Of course, there's a problem with applying this rule to ebook readers; by the time the regulation was written numerous models available on the US market could not comply. Amazon, Kobo, and B&N all had at least one ebook reader which lacked the sound capability that would clearly be a basic requirement. The basic Kindle, the Kobo Touch, and the Nook Touch were each completely incompatible with the new regulation, putting the device makers in the position of either junking their existing models and investing in new hardware , or requesting an exemption waiver.
Given the cost of compliance, and the limited value it would generate, I can understand why they asked for the waiver. And they succeeded - to a limited to degree. The waiver was carefully written so it only covers mobile devices that meet certain criteria. Tablets are excluded, and so are any devices that don't meet certain limitations:
- the devices have no LCD screen;
- they have no camera;
- they are not offered or shipped to consumers with built-in email, IM, VoIP or other similar ACS client applications and the device manufacturer does not develop ACS applications for them;
- they are marketed to consumers as reading devices and promotional material about them does not tout the capability to access ACS.

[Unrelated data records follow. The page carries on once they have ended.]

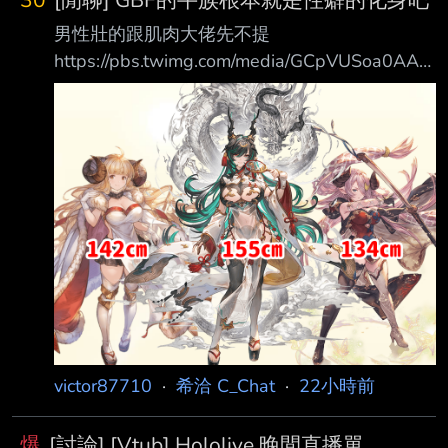
30
[閒聊] GBF的牛族根本就是性癖的化身吧
男性壯的跟肌肉大佬先不提
https://pbs.twimg.com/media/GCpVUSoa0AAK
slf.png 為啥她們女性會矮成這樣啊 矮就算了 還
各個都是巨乳 相當於巨乳小隻馬 頭上還長角方
便抓住 很懷疑這是不是CY設計師的性癖導致
的？？？ --
victor87710
·
希洽 C_Chat
·
22小時前
爆
[討論] [Vtub] Hololive 晚間直播單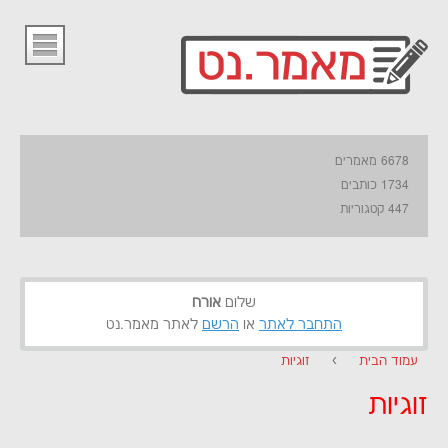
6678 מאמרים
1734 כותבים
447 קטגוריות
שלום
אורח
התחבר לאתר
או
הרשם
לאתר מאמר.נט
עמוד הבית
›
זוגיות
זוגיות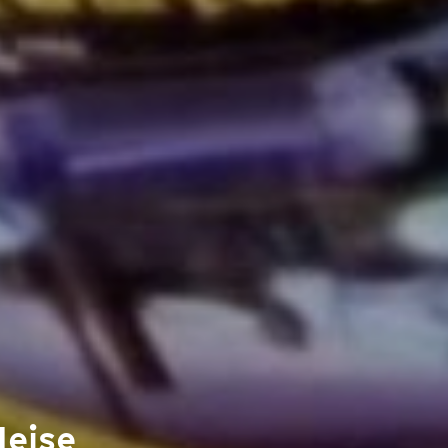
Heise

Those restrictions were spelled out in the original request, and the FCC basically gave Amazon et al the exact waiver they asked for.
The FCC shared their reasoning behind this decision. To put it simply, ebook readers might have email and other web functions but they are designed for reading:
After a review of the record, we find that basic e-readers are capable of accessing ACS, are designed for multiple purposes, and that consumers do utilize them for ACS, but, at present, we find that they are designed primarily for the purpose of reading, which makes such devices eligible for waiver under section 716(h)(1)(A) and (B) of the Act and section 14.5(a) of the Commission’s rules. To begin with, we consider the design of these devices. The current relatively slow refresh screen rates, the absence of apps for integrated e-mail clients,82 the inability of basic e-readers to display video for any purpose, including video conferencing, and the lack of high powered processors on these devices support a finding that these devices at this time are not designed for ACS,
It's worth noting that this is a limited waiver that only affects a single regulation, and does not exempt ebook readers from all accessibility regulations. (For example, libraries and other public institutions are still going to have to buy devices that are accessible to the disabled.) That's a nuance many missed when this story broke in August 2013.
This waiver is going to be in effect until 28 January, at which point it will either be extended or allowed to expire. I would bet money on Amazon et al getting an extension; whatever new ebook readers introduced over the next 11 months won't be terribly different from the models we can buy today, and I don't see a reason why the exemption wouldn't be allowed to stand.